Budget uncertainty is already having tangible effects. The National Park Service reports a loss of 4,000 staff members since January, citing budget constraints and related issues. During a recent 43-day government shutdown, most parks remained open but operated with limited services; 9,000 employees were furloughed. These realities underscore the financial pressures facing the park system and the potential consequences for visitors—both domestic and international.
Reactions: Fairness, Access, and the Future of National Parks
For many travelers, America’s national parks are iconic destinations—a bucket-list staple. The new $100 fee for non-residents has sparked a wave of reactions. Some US taxpayers see the move as long overdue, arguing that foreign visitors should contribute more directly to the preservation of these natural treasures. Others, however, worry that the fee could dampen international tourism and send the wrong message about American openness.

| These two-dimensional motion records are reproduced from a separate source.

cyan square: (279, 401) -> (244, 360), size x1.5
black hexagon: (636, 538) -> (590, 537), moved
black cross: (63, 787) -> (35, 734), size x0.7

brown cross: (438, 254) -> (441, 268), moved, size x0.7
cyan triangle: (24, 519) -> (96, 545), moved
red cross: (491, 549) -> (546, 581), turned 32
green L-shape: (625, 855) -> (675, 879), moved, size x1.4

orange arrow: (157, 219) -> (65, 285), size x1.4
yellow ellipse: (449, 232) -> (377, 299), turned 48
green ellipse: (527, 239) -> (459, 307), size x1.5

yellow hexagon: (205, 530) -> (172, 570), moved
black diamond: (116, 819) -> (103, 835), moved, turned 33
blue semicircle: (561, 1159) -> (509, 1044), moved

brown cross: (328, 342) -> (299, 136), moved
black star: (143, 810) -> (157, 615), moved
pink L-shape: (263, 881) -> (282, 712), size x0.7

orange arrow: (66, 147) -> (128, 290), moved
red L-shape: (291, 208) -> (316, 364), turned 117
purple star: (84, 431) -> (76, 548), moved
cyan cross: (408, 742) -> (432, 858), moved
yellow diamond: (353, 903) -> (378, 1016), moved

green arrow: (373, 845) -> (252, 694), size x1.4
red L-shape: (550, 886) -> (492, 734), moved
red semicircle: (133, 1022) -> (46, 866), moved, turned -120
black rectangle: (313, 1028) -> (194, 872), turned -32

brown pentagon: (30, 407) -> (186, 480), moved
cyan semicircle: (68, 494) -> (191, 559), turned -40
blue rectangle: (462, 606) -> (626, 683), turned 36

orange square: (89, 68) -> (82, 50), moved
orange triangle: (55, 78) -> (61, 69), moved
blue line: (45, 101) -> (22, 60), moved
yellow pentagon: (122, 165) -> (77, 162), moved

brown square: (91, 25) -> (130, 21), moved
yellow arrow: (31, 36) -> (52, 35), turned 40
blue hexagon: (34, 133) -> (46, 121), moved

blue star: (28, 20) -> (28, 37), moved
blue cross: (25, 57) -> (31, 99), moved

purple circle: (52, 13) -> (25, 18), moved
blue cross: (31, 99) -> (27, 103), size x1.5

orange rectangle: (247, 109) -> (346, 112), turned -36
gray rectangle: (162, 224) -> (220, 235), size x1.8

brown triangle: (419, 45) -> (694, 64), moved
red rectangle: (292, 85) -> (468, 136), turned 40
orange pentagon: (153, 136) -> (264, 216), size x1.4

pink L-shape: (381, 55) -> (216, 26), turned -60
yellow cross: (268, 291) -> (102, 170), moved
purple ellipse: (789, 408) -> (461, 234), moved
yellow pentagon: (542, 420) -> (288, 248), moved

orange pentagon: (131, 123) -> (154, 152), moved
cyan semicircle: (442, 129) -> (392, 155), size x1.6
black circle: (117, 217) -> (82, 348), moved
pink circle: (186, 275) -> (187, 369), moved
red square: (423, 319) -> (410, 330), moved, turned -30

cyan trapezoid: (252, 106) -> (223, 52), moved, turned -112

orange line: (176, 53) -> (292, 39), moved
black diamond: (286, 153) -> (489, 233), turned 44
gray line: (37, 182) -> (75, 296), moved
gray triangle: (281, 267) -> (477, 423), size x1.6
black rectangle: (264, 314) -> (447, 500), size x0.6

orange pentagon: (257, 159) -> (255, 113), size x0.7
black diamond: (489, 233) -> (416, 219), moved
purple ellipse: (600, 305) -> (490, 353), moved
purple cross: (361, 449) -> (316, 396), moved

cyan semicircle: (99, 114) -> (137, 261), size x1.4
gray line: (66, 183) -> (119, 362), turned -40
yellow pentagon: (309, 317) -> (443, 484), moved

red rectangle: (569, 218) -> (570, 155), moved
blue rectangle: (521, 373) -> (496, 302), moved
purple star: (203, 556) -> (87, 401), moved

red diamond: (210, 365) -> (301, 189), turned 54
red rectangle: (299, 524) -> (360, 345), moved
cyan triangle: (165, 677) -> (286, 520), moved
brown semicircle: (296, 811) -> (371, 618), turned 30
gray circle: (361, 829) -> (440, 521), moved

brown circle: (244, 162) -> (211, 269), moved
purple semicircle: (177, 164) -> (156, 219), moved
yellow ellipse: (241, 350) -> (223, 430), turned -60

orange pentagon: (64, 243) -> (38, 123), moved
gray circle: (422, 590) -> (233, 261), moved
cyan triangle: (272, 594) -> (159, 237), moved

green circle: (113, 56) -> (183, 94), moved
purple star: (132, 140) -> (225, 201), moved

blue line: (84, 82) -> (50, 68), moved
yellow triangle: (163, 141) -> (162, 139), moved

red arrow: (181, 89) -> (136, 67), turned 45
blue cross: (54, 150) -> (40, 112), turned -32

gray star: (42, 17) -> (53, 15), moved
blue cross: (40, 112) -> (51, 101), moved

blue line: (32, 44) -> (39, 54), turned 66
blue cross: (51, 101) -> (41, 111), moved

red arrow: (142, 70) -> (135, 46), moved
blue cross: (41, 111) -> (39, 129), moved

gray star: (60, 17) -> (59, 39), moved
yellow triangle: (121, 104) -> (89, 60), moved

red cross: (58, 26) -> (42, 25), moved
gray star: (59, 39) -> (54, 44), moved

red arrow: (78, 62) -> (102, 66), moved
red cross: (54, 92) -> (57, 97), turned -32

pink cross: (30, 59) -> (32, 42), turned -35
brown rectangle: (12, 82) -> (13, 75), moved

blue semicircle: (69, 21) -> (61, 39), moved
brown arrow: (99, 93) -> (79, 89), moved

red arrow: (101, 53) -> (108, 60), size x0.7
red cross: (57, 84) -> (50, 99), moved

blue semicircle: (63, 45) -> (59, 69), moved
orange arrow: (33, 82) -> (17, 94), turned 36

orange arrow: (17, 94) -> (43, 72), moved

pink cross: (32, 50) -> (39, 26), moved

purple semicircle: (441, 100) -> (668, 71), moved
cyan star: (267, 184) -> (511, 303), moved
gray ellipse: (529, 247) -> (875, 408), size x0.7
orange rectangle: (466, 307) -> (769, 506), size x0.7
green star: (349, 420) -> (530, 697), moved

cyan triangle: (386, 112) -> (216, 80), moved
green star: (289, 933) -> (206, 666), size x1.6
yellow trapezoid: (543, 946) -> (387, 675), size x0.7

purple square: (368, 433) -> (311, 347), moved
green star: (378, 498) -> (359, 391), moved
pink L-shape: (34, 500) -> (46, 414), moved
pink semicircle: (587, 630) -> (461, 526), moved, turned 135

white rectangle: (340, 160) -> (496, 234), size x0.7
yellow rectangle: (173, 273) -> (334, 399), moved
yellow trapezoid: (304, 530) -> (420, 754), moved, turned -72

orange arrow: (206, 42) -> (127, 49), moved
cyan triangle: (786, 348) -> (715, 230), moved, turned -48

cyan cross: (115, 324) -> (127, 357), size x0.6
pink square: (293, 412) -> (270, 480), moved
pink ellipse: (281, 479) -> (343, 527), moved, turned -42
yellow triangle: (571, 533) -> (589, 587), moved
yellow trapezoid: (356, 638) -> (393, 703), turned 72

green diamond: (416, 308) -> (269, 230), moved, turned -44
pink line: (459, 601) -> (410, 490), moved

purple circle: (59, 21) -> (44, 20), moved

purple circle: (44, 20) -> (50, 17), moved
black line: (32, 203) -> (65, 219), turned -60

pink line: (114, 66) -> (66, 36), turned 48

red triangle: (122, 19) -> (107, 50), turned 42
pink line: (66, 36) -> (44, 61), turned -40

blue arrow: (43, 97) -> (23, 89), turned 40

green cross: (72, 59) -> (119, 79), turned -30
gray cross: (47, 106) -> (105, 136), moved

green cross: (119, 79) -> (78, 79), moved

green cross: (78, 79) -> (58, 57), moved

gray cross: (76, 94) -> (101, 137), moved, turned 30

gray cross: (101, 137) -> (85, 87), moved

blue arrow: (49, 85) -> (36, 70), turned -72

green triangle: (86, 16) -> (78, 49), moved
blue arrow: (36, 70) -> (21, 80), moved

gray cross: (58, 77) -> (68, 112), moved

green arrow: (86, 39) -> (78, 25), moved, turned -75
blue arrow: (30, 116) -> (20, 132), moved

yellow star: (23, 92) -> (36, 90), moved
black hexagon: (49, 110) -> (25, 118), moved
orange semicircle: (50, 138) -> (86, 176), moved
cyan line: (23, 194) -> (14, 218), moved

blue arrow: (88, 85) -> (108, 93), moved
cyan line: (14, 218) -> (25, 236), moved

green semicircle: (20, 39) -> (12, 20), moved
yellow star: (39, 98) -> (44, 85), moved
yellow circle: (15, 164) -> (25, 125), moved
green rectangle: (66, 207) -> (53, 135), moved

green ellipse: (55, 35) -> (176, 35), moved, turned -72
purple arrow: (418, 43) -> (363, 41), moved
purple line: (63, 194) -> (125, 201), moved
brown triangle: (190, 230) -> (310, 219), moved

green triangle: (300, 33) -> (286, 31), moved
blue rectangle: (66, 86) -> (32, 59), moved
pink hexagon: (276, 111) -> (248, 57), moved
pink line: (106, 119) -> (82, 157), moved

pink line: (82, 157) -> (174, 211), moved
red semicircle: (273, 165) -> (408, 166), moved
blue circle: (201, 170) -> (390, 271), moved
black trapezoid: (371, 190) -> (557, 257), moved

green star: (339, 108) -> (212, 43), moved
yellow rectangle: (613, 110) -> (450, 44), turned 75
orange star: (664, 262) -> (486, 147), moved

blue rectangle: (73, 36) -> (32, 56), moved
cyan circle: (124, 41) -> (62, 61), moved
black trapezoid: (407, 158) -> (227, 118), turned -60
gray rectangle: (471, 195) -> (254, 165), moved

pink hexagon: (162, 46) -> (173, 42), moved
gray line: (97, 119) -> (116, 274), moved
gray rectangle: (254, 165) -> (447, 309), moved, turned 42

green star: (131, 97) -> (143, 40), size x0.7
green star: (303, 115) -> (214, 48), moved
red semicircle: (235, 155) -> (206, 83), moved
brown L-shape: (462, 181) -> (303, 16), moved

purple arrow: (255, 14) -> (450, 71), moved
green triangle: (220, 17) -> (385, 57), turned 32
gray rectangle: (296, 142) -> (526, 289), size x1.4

Conservation advocates have voiced concerns as well. They warn that higher entry fees could reduce park accessibility for people from lower-income countries, undermining the parks’ role as places of global inspiration and learning. There are also fears that shrinking federal support, coupled with increased reliance on visitor fees, could alter the mission of the National Park Service.
International travelers planning US visits in 2026 will need to factor in the increased costs—not just for entry, but for annual passes if they intend to visit multiple sites. The Department of the Interior maintains that these changes are necessary to safeguard the parks’ future. Yet, the debate is far from settled.
This fee hike reveals a complex balancing act: preserving America’s national parks for future generations while navigating fiscal realities and shifting political priorities. Whether the new policy will secure the parks’ future—or limit their global reach—remains an open question, hinging on both congressional action and public response in the years ahead.